## DIRECTIONS FOR THIS TASK
Would you transcribe all of the entries that follow, word for word?

## ENTRIES SHOWN
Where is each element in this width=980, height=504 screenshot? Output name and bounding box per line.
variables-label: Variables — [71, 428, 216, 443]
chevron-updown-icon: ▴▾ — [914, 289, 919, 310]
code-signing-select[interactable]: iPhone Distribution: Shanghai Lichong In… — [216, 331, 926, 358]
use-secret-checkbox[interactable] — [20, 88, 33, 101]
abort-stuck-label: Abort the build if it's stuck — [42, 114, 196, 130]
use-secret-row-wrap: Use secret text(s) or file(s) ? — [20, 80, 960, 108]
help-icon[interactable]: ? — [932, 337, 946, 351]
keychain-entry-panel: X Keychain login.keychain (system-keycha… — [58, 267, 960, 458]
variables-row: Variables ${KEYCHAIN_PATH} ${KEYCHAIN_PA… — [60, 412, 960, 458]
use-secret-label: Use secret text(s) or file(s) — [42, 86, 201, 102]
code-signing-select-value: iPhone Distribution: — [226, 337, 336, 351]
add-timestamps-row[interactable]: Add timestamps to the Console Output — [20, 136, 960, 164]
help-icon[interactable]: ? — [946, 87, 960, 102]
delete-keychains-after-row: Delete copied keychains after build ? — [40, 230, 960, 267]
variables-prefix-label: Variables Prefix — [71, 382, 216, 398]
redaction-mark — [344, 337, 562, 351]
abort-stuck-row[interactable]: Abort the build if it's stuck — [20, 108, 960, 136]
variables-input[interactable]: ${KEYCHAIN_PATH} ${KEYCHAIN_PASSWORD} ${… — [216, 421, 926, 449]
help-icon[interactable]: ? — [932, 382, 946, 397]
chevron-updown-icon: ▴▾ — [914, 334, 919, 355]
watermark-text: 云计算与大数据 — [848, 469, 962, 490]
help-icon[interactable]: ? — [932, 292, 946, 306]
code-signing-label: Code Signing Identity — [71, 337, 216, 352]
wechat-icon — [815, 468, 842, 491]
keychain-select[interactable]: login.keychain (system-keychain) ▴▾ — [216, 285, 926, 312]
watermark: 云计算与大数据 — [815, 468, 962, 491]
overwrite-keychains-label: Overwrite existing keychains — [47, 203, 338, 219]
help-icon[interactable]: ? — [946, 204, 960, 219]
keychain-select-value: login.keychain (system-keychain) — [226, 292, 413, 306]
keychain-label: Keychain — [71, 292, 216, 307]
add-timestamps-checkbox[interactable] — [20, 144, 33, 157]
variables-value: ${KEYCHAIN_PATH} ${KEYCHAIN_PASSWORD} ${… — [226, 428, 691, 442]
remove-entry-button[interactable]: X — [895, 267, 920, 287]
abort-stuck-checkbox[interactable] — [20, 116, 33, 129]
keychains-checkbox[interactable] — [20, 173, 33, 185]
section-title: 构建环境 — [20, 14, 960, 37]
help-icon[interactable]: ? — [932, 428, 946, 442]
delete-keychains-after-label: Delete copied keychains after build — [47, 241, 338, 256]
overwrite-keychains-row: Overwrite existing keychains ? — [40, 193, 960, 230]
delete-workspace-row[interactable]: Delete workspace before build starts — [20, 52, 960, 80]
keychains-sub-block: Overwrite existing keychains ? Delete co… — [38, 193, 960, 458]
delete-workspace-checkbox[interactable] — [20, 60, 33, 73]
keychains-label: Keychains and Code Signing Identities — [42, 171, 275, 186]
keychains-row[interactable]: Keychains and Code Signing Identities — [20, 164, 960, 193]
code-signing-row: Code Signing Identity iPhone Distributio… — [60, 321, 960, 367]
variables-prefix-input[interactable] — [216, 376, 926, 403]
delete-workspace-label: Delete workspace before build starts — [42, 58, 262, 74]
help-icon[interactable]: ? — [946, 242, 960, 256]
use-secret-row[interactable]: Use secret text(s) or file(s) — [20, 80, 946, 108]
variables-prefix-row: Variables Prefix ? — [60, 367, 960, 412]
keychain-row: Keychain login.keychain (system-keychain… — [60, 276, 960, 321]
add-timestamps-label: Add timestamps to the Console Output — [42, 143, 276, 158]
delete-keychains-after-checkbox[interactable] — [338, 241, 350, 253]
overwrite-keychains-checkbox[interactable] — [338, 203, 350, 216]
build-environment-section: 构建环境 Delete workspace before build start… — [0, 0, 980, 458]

## FINISHED TASK
Where is each element in this width=980, height=504 screenshot? Output name and bounding box per line.
variables-label: Variables — [71, 428, 216, 443]
chevron-updown-icon: ▴▾ — [914, 289, 919, 310]
code-signing-select[interactable]: iPhone Distribution: Shanghai Lichong In… — [216, 331, 926, 358]
use-secret-checkbox[interactable] — [20, 88, 33, 101]
abort-stuck-label: Abort the build if it's stuck — [42, 114, 196, 130]
use-secret-row-wrap: Use secret text(s) or file(s) ? — [20, 80, 960, 108]
help-icon[interactable]: ? — [932, 337, 946, 351]
keychain-entry-panel: X Keychain login.keychain (system-keycha… — [58, 267, 960, 458]
variables-row: Variables ${KEYCHAIN_PATH} ${KEYCHAIN_PA… — [60, 412, 960, 458]
use-secret-label: Use secret text(s) or file(s) — [42, 86, 201, 102]
code-signing-select-value: iPhone Distribution: — [226, 337, 336, 351]
add-timestamps-row[interactable]: Add timestamps to the Console Output — [20, 136, 960, 164]
help-icon[interactable]: ? — [946, 87, 960, 102]
delete-keychains-after-row: Delete copied keychains after build ? — [40, 230, 960, 267]
variables-prefix-label: Variables Prefix — [71, 382, 216, 398]
redaction-mark — [344, 337, 562, 351]
abort-stuck-row[interactable]: Abort the build if it's stuck — [20, 108, 960, 136]
variables-input[interactable]: ${KEYCHAIN_PATH} ${KEYCHAIN_PASSWORD} ${… — [216, 421, 926, 449]
help-icon[interactable]: ? — [932, 382, 946, 397]
chevron-updown-icon: ▴▾ — [914, 334, 919, 355]
watermark-text: 云计算与大数据 — [848, 469, 962, 490]
help-icon[interactable]: ? — [932, 292, 946, 306]
code-signing-label: Code Signing Identity — [71, 337, 216, 352]
wechat-icon — [815, 468, 842, 491]
keychain-select[interactable]: login.keychain (system-keychain) ▴▾ — [216, 285, 926, 312]
watermark: 云计算与大数据 — [815, 468, 962, 491]
overwrite-keychains-label: Overwrite existing keychains — [47, 203, 338, 219]
help-icon[interactable]: ? — [946, 204, 960, 219]
keychain-select-value: login.keychain (system-keychain) — [226, 292, 413, 306]
keychain-label: Keychain — [71, 292, 216, 307]
add-timestamps-checkbox[interactable] — [20, 144, 33, 157]
variables-value: ${KEYCHAIN_PATH} ${KEYCHAIN_PASSWORD} ${… — [226, 428, 691, 442]
remove-entry-button[interactable]: X — [895, 267, 920, 287]
abort-stuck-checkbox[interactable] — [20, 116, 33, 129]
keychains-checkbox[interactable] — [20, 173, 33, 185]
section-title: 构建环境 — [20, 14, 960, 37]
help-icon[interactable]: ? — [932, 428, 946, 442]
delete-keychains-after-label: Delete copied keychains after build — [47, 241, 338, 256]
overwrite-keychains-row: Overwrite existing keychains ? — [40, 193, 960, 230]
delete-workspace-row[interactable]: Delete workspace before build starts — [20, 52, 960, 80]
keychains-sub-block: Overwrite existing keychains ? Delete co… — [38, 193, 960, 458]
delete-workspace-checkbox[interactable] — [20, 60, 33, 73]
keychains-label: Keychains and Code Signing Identities — [42, 171, 275, 186]
keychains-row[interactable]: Keychains and Code Signing Identities — [20, 164, 960, 193]
code-signing-row: Code Signing Identity iPhone Distributio… — [60, 321, 960, 367]
variables-prefix-input[interactable] — [216, 376, 926, 403]
delete-workspace-label: Delete workspace before build starts — [42, 58, 262, 74]
help-icon[interactable]: ? — [946, 242, 960, 256]
use-secret-row[interactable]: Use secret text(s) or file(s) — [20, 80, 946, 108]
variables-prefix-row: Variables Prefix ? — [60, 367, 960, 412]
keychain-row: Keychain login.keychain (system-keychain… — [60, 276, 960, 321]
add-timestamps-label: Add timestamps to the Console Output — [42, 143, 276, 158]
delete-keychains-after-checkbox[interactable] — [338, 241, 350, 253]
overwrite-keychains-checkbox[interactable] — [338, 203, 350, 216]
build-environment-section: 构建环境 Delete workspace before build start… — [0, 0, 980, 458]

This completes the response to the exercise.